Acting Senior Deputy Superintendent Horace Thomas, officer in charge of operations for the Kingston and St Andrew Division at the Jamaica Fire Brigade, told the Jamaica Observer that firefighters from Trench Town and York Park fire stations responded to a call at 2:58 am that a building and stalls were on fire.
However, their colleagues at Stony Hill, Port Royal and Half- Way-Tree fire stations had to be called in when the first team got to the location and saw the magnitude of the fire.
“We subsequently brought the fire under control. However, based on the nature of what is burning it took some time to cool down,” Thomas explained.
He said that it was difficult to save the fabric inside the building.
“The way in which the fabrics were compacted, it placed a premium on security; sometimes in placing a premium on security safety is compromised and so it gave us a challenge in accessing the building initially,” Thomas said.
Yesterday morning, vendor Andrea Gordon, who has been plying her trade on Matthews Lane for more than two decades, sat on a stall as the blaze swept over her merchandise stored at a barrel warehouse on Princess Street which was also destroyed.
“Every God almighty ting mi lose. See di place up deh suh all now a smoke; we cyaah even enter,” the mother of five told the Observer.
Gordon, who said she was at her home in Parade Gardens, better known as Southside, in Kingston Central, when she heard the news of the fire, said she was hoping to have saved some of her merchandise.
“When mi get di call mi hear seh di whole a Matthews Lane under fire, mi not even brush mi teeth [as] mi affi run out ’bout two o’clock and all now di fire cyaah contain,” she said.

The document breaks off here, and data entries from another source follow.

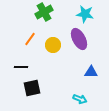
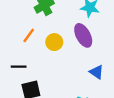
blue triangle: (91, 72) -> (97, 72), turned 32

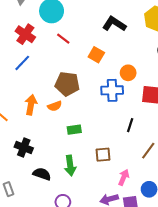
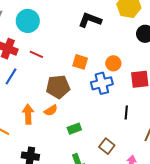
red line: (63, 39) -> (36, 54), moved
orange square: (96, 55) -> (80, 62), moved
brown square: (103, 155) -> (107, 146), turned -35

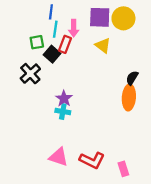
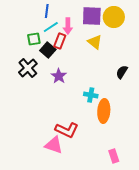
cyan line: (55, 29) -> (51, 27), turned 49
orange ellipse: (129, 97) -> (104, 111), moved
purple star: (64, 98) -> (59, 76), moved
cyan cross: (63, 111) -> (91, 95), moved
red L-shape: (92, 160) -> (67, 130), moved

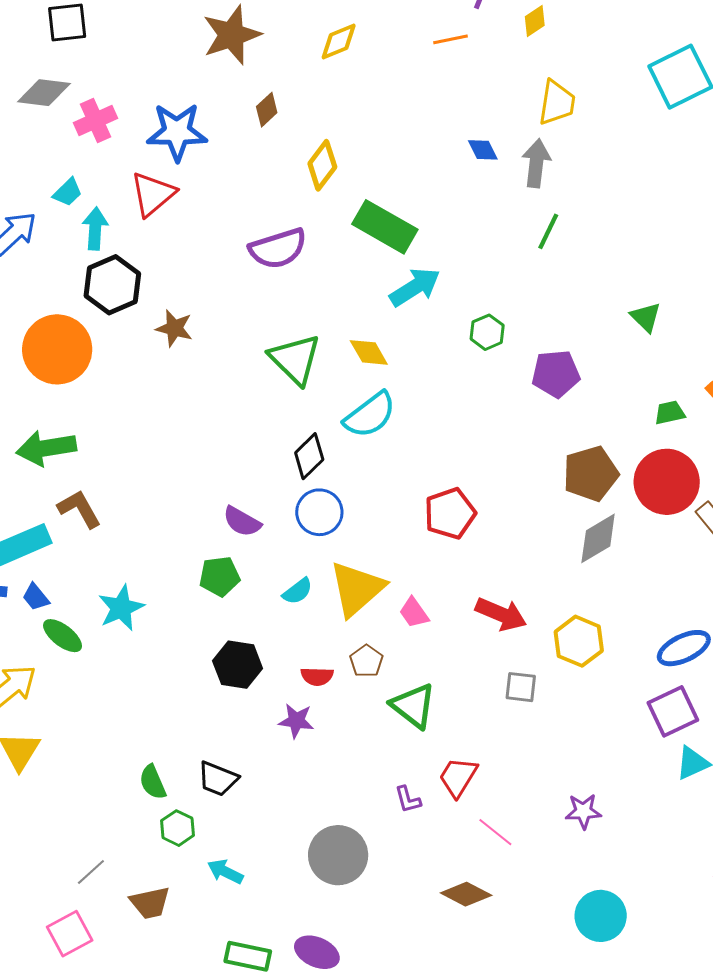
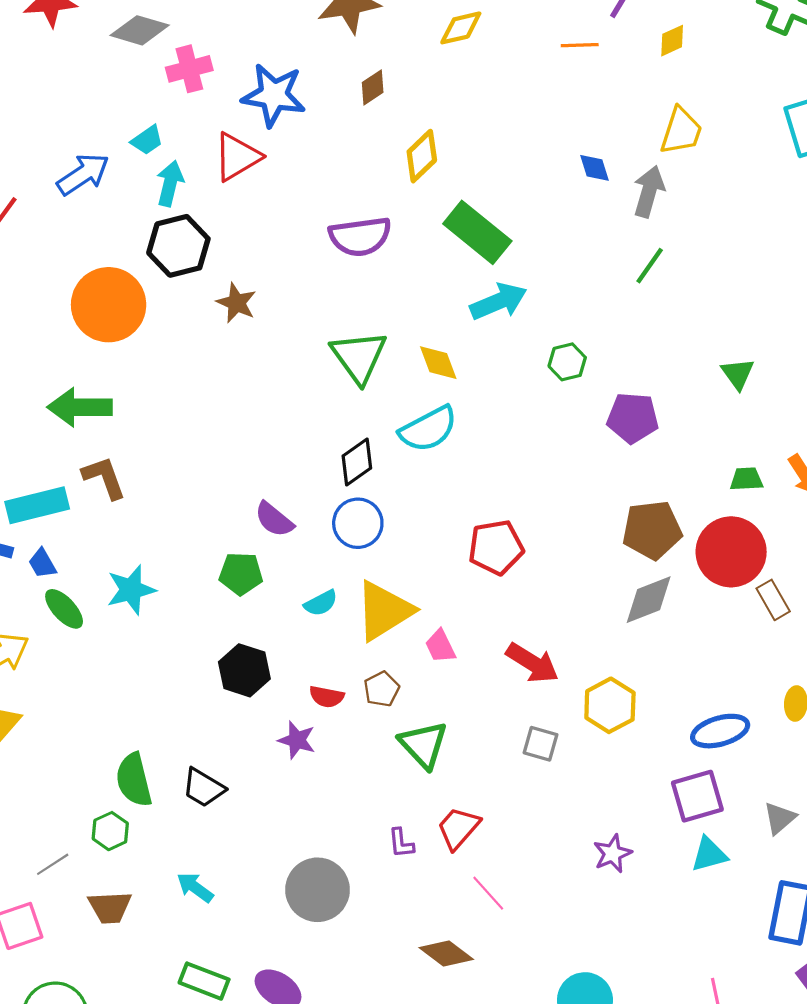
green semicircle: (153, 782) -> (134, 780), size x1.4
purple star: (583, 811) -> (613, 854), moved, turned -30
green hexagon: (178, 828) -> (110, 831), moved

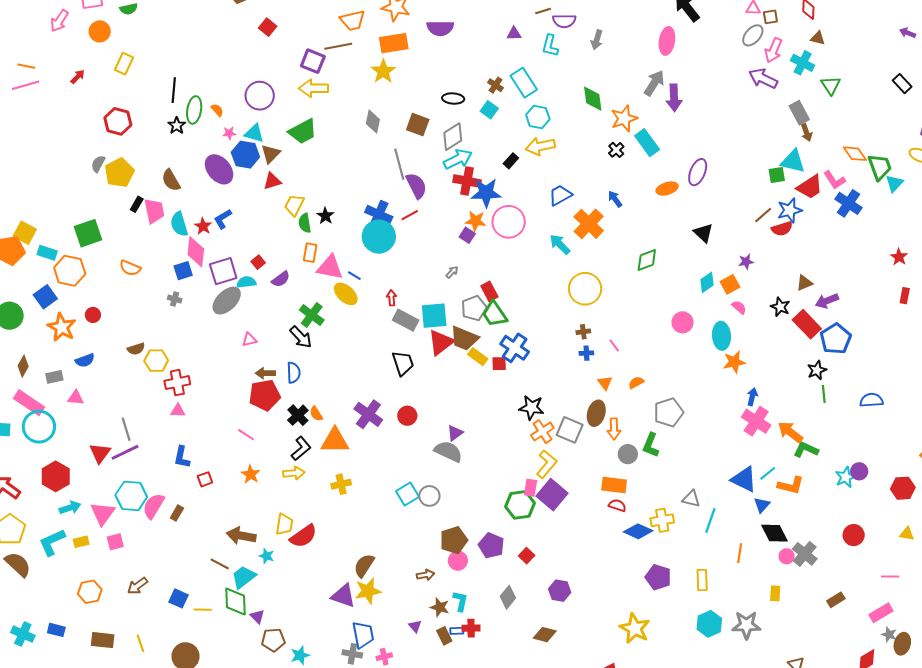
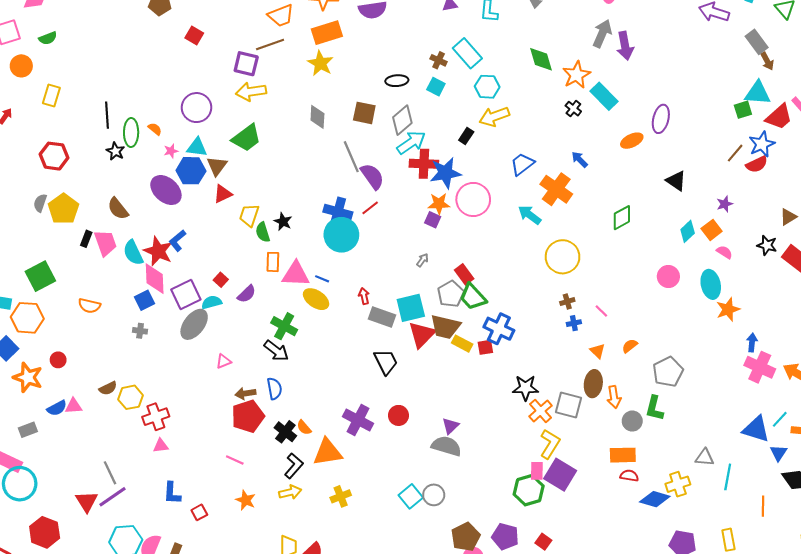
red star: (203, 226) -> (158, 251), size x1.6
pink triangle: (76, 398) -> (73, 406), moved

“Everything gone and di firefighter ago tell me seh the store more important dan we higgler and we a pay tax; we a pay tax. Everything gone fi everybody might as well me dead. Dem a pay more attention to round deh so (Princess Street),” she complained.
Her claim was subsequently rubbished by Thomas: “We give priority to all incidents because we are agents of the State and so we do not discriminate whenever we make any response. We don’t care whichever side of the political divide or socio-economic backgrounds persons are from, our duty is to save lives and protect property.
Another vendor, Desmond Clarke, who claimed he was a victim of the fire that destroyed Redemption Market two years ago, said it did not make any sense for him to visit the location immediately when he heard about the nature of the fire.
A woman who gave her name as Donna was uncertain how she would recover from the devastation.
“I have two children in high school and is back to school time [soon] suh mi nuh know what’s next,” she said.
The estimated cost of damage by the fire was not ascertained.